## EXERCISE INSTRUCTIONS
Your copy should start at the line with "1250х600х2500" and end at the line with "adoptadas por el equipo de salud" in the data below. Transcribe only those lines, exactly, pictures excluded.

*** Opening DATA FOR REVIEW ***

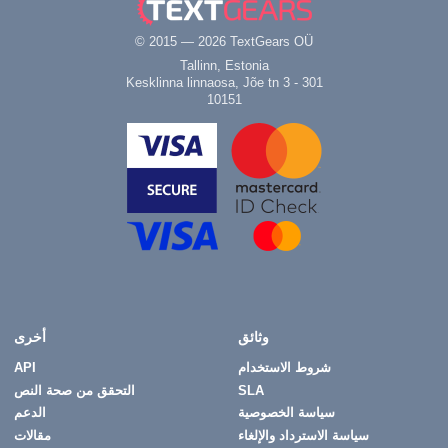
© 2015 — 2026 TextGears OÜ
Tallinn, Estonia
Kesklinna linnaosa, Jõe tn 3 - 301
10151
وثائق
أخرى
شروط الاستخدام
API
SLA
التحقق من صحة النص
سياسة الخصوصية
الدعم
سياسة الاسترداد والإلغاء
مقالات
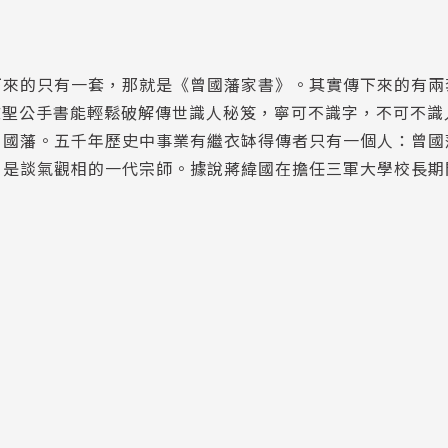
下來的只有一套，那就是《曾國藩家書》。其實傳下來的有兩
文聖公手書能輕鬆破解傳世識人秘笈，寧可不識字，不可不識
曾國藩。五千年歷史中事業有繼衣缽得傳者只有一個人：曾國
，是談氣觀相的一代宗師。據說蔣緯國在擔任三軍大學校長期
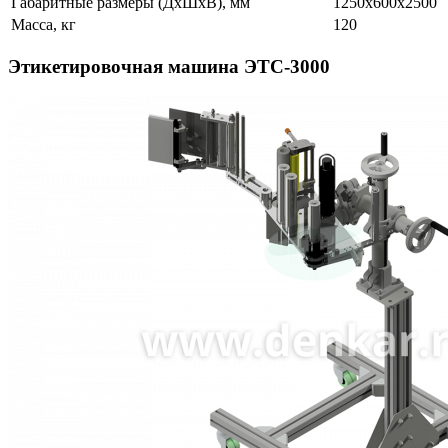
Габаритные размеры (ДхШхВ), мм
1250х600х2500
Масса, кг
120
Этикетировочная машина ЭТC-3000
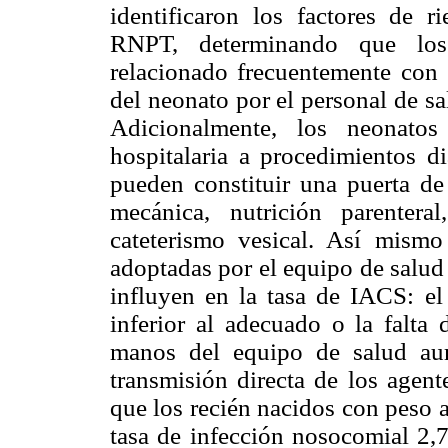
identificaron los factores de 
RNPT, determinando que los
relacionado frecuentemente con 
del neonato por el personal de s
Adicionalmente, los neonatos
hospitalaria a procedimientos d
pueden constituir una puerta de 
mecánica, nutrición parentera
cateterismo vesical. Así mism
adoptadas por el equipo de salud 
influyen en la tasa de IACS: e
inferior al adecuado o la falta 
manos del equipo de salud au
transmisión directa de los agent
que los recién nacidos con peso 
tasa de infección nosocomial 2,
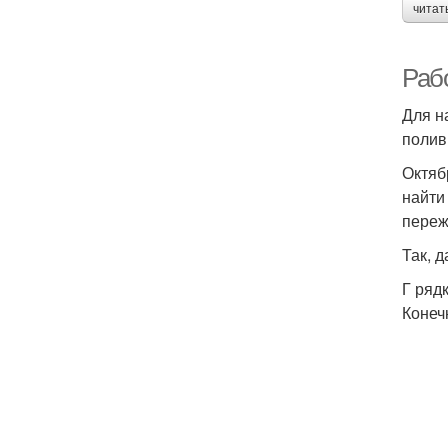
читат
Рабо
Для н
полив
Октяб
найти
переж
Так, 
Г ряд
Конеч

*** Closing DATA FOR REVIEW ***

## TASK ANSWER
1250х600х2500
Масса, кг
120
Этикетировочная машина ЭТC-3000
identificaron los factores de 
RNPT, determinando que los
relacionado frecuentemente con 
del neonato por el personal de s
Adicionalmente, los neonatos
hospitalaria a procedimientos d
pueden constituir una puerta de 
mecánica, nutrición parentera
cateterismo vesical. Así mism
adoptadas por el equipo de salud 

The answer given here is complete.